At this time, I would like to remind everyone in order to ask a question, please press star followed by the one on your telephone keypad. Your first question comes from the line of Samir Tanal with Bank of America. Please go ahead.
Yeah, good morning, everybody. I guess maybe Chris, you mentioned, when I looked at the press release yesterday, you talked about solid demand, right? You kind of characterized the environment that way. Just maybe expand on that comment. Help us understand what the drivers are to demand at this time that you certainly saw in the first quarter. Thanks.
So the beauty of our business and why it's so resilient is that our customer can be everyone. And so the drivers of demand in the quarter, given what's going on in the housing market, clearly that customer who is selling, buying a single family home continues to not be at the levels that we would have experienced historically, and that's been the situation now for a few years. So within that demand, it's the everyday life events plus our business customers who find us as a solution to whatever their need is for storing their possessions for a defined period of time. So nothing new, it's just an incredibly resilient business with a very, very diverse customer base, with a very diverse set of needs. And as a result, we've proven over time to be a very, very resilient business, and that's what's so great about self storage.
Got it. And then I guess, Tim, I'm sorry if I missed this, but where was occupancy in April? I know you mentioned it being .7% in March.
Yeah, this is Chris, .9% is where we ended April.
And it just as a follow up, I know one of your peers had talked about maybe lowering rates in April to kind of get to the higher occupancy, that's something you had to do as well in your portfolio?
Yeah, so the average rent rate on rentals, if you just think about sort of that sequential move as we've gone over the last couple of quarters and then into April, move in rates in the fourth quarter, on average, were down 10% year over year. In the first quarter, that then contracted to down 8%, and during the month of April, they were down about 2%.
So that's a good thing. And then the next question is from Eric Wolf. Okay, got it, thank you.
Thanks. The next question comes from the line of Eric Wolf with Citi. Please go ahead.
Hey, good morning, it's Nick Curran for Eric this morning. So I guess you mentioned the strong start to the year, but you're not adjusting guidance as much given macro volatility. So I guess the question is, if we're in a less volatile environment, like when you gave guidance initially, what would have changed? Would same-store revenue have gone up a little bit more? Would core flow have gone up a little bit more? Just
help
us think through what that would have looked like.
I appreciate the question. The thing that is consistent regardless of Juan's view on macro volatility is that it's still the date on the calendar, right? We're still very early on in our leasing season. So even if you weren't in that environment, not sure that you would see us or others in the industry have a dramatic move on our expectations for the full year based only on the first quarter results. You combine that with the fact that we set our expectations in February and communicated them. So not all that much has changed. It was a good first quarter, and it was a little bit better than we thought it was going to be. That said, we're still, we still have the whole rental season ahead of us. And even in more normal times, it's a little bit easier to predict what that might look like, but it's still imperfect until you get a little bit deeper into the rental season.
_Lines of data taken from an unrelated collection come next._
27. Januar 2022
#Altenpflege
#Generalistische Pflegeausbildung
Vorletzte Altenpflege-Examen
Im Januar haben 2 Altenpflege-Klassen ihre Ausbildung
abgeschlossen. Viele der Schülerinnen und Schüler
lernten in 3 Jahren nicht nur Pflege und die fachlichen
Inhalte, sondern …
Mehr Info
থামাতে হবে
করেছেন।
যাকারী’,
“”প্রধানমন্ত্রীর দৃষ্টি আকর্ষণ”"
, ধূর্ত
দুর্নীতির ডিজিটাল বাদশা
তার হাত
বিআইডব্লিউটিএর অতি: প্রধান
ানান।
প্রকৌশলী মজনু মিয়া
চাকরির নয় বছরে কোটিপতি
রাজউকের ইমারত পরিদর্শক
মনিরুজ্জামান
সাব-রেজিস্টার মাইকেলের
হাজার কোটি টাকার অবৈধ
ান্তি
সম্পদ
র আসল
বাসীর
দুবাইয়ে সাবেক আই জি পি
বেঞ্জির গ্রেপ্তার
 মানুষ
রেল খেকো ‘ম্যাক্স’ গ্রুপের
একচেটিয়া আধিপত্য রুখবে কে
Thanks for that. So I guess that the follow-up would be, what would you guys consider a good peak leasing season? Like how can we measure that?
Good relative to our expectations, good relative to historical performance? Like what would is your good relative to?
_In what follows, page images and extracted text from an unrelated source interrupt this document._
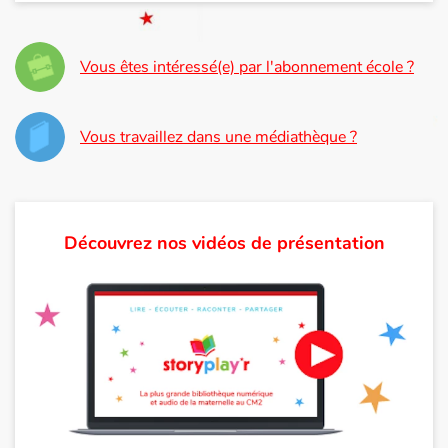
Apprendre les langues
Vous êtes intéressé(e) par l'abonnement école ?
Dyslexie, troubles de la lecture
Nos listes de lecture
Vous travaillez dans une médiathèque ?
Les plus lus
Coups de coeur
Découvrez nos vidéos de présentation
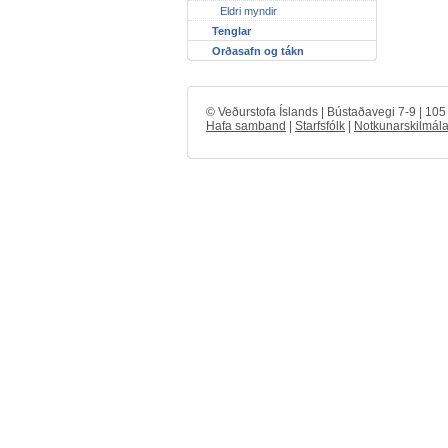
Eldri myndir
Tenglar
Orðasafn og tákn
© Veðurstofa Íslands | Bústaðavegi 7-9 | 10
Hafa samband
|
Starfsfólk
|
Notkunarskilmála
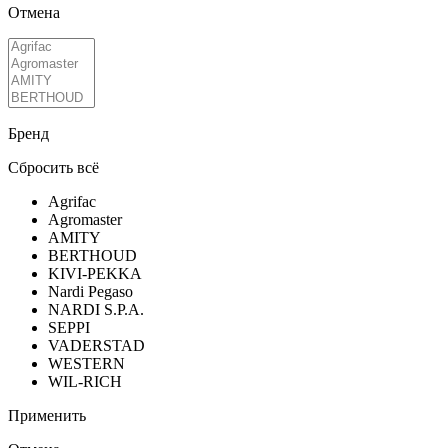
Отмена
Бренд
Сбросить всё
Agrifac
Agromaster
AMITY
BERTHOUD
KIVI-PEKKA
Nardi Pegaso
NARDI S.P.A.
SEPPI
VADERSTAD
WESTERN
WIL-RICH
Применить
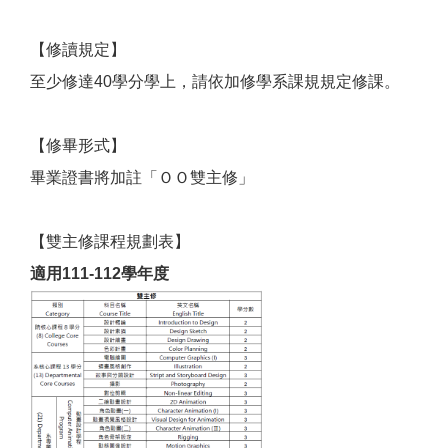
【修讀規定】
至少修達40學分學上，請依加修學系課規規定修課。
【修畢形式】
畢業證書將加註「ＯＯ雙主修」
【雙主修課程規劃表】
適用111-112學年度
I guess if we were sitting on a second quarter call right now and you say we had a good peak leasing season, what would that entail?
Yeah, good. Well, I would tell that being good relative to what we expect it to be. And so our expectation included in the base, in our baseline scenario is that we are not anticipating a rental season that looks like a pre-pandemic, air quote, normal rental season in that we're not expecting the same gains in physical occupancy that we would typically see seasonally. We're not expecting the same level of rate growth that we historically in a normal time would have seen. We're expecting something a little bit more muted. So for us having ended this rental season, good would be what we expect. Great would be something that looked a little bit more like normal levels of seasonality. That is great is not our expectation at this point. Understood, thank you.
Thank
you.
The next question comes from line up Spencer Grinter with Green Street. Please go ahead.
Thank you. Just as it relates to market level performance, some of your Texas markets seem to be under pressure in one queue. Can you just talk about what drove the end of performance there and kind of higher thinking about expectations moving forward for the rest of the year for those markets?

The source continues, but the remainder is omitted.